Jake had been to the park to kick a ball around with Finn and a few of the lads, and when he got home he had that hot, heavy feeling you get in your feet when you've been running around, and you just want to kick off your shoes, drink a glass of something cold and then stand under a cool shower and gasp as the water pours over your head and trickles down your shoulders.

But—there she was, the greyhound girl with the very pale freckles, in the kitchen, drinking a glass of milk and talking to his mother. And eating ginger biscuits, he noticed. The whole tin was on the kitchen table.

“Oh, Jake,” said his mother. She had Daisy in her arms. “Stella here just called by to see Daisy.”

Stella. Jake registered the name dully.

He took a ginger biscuit, with a defiant look at his mother.

“Hi, Jake,” said Stella, as if they were old friends. “I was just saying to your mum how you'd been telling me all about Daisy the other day, you know, in the supermarket?”

“Er, yes,” said Jake uncertainly.

“So here I am,” she finished, as if that explained everything.

It didn't, of course. How had she found out where he lived? Had she followed him? Been
watching
him? He looked at her suspiciously. She must have been. There was no other explanation. It made him feel prickly under his football shirt.

He gulped. “Well…” he started, but he didn't know how to continue. He couldn't think of a thing to say in this absurd situation. “I have to feed the fish,” he said eventually, and he left the kitchen and pounded upstairs.

He didn't come down again till he heard the front door thudding. By then he'd fed the fish (they didn't need feeding), had his shower, dried his hair with his mum's hair dryer (he never did that), changed his clothes and started to tidy his desk (he never did that either).

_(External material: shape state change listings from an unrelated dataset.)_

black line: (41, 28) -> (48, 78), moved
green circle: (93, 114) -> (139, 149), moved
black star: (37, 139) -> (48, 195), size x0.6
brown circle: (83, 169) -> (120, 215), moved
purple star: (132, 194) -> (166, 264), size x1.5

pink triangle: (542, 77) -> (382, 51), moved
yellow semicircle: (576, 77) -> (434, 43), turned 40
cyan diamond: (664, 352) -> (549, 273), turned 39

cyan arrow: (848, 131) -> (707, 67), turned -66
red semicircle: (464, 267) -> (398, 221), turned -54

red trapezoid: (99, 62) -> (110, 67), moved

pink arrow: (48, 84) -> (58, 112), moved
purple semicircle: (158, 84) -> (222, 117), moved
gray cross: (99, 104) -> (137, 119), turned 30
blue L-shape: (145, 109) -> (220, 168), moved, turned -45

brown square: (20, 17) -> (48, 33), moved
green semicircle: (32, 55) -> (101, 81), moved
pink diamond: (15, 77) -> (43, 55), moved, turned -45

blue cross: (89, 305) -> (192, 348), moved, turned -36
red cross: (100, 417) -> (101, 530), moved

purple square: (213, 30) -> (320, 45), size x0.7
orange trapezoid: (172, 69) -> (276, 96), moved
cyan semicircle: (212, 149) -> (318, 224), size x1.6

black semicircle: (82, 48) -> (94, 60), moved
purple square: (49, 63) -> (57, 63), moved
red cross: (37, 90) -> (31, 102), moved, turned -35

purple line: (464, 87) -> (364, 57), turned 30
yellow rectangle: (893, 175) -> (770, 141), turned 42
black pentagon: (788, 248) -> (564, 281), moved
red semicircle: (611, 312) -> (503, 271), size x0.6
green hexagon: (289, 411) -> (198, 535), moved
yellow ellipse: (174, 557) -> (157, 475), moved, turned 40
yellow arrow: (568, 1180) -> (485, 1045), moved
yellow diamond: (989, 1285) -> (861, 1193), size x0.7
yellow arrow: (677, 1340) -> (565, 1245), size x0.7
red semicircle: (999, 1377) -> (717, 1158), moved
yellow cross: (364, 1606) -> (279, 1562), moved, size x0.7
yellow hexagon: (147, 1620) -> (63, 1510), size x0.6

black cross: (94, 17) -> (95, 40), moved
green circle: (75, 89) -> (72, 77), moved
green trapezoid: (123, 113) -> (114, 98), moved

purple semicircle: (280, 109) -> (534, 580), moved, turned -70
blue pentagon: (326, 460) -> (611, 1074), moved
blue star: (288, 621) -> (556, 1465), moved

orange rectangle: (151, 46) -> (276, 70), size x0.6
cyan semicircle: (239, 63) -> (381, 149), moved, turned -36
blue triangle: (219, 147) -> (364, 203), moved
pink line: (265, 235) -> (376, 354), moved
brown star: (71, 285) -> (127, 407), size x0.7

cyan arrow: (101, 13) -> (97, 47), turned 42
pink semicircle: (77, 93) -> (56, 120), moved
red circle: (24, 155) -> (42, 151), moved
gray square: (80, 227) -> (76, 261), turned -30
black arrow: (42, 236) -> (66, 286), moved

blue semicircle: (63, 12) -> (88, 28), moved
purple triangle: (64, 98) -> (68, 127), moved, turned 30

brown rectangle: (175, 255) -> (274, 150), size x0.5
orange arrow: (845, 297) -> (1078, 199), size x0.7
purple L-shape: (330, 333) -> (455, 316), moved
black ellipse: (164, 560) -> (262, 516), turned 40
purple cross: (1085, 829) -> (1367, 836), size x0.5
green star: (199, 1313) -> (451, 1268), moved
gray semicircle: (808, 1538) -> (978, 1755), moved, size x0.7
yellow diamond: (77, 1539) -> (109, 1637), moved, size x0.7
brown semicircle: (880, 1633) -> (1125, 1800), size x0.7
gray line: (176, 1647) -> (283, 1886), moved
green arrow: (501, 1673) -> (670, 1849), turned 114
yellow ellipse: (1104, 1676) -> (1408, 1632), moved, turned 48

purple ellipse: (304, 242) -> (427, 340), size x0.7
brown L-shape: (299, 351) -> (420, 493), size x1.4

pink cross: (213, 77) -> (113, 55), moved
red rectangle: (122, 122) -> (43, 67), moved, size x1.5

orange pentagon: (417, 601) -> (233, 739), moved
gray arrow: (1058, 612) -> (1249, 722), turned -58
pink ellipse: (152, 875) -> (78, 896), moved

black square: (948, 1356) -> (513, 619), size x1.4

“You never mentioned your friend before,” his mother said, when he reappeared in the kitchen.

“She's not my friend.”

“Oh, don't be like that, Jake. It's all right to have a friend who's a girl. They're not poison, you know. They haven't got a disease. You'll work it out soon enough, I suppose.”

“She's not my friend,” he persisted. “What did you say her name was?”

“Jake!”

“Stella, was it?”

“Jake, that's not funny.”

“Mum, I'm telling you, I don't know her.”

His mother stared. “That's funny,” she murmured.

“Yeah, we-eird,” said Jake, relieved that at last he was being believed. “I saw her in the supermarket, we said about three sentences to each other, and next thing she's in my kitchen! How did she know where I live? That's what I want to know. She's some sort of a witch. How did she know my name? We weren't introduced, you know.”

“Oh, Jake, she's not a witch. She just likes babies. Some girls are like that. She got an inkling of a baby in the neighborhood, and she turned up on the doorstep. It's not that peculiar. And I probably mentioned your name. Though, come to think of it, she knew Daisy's name. Did you tell her that?'

“No,” said Jake. “It was a few days ago. She was still Marguerite then. That's odd, Mum. You have to admit that's, like, strange?”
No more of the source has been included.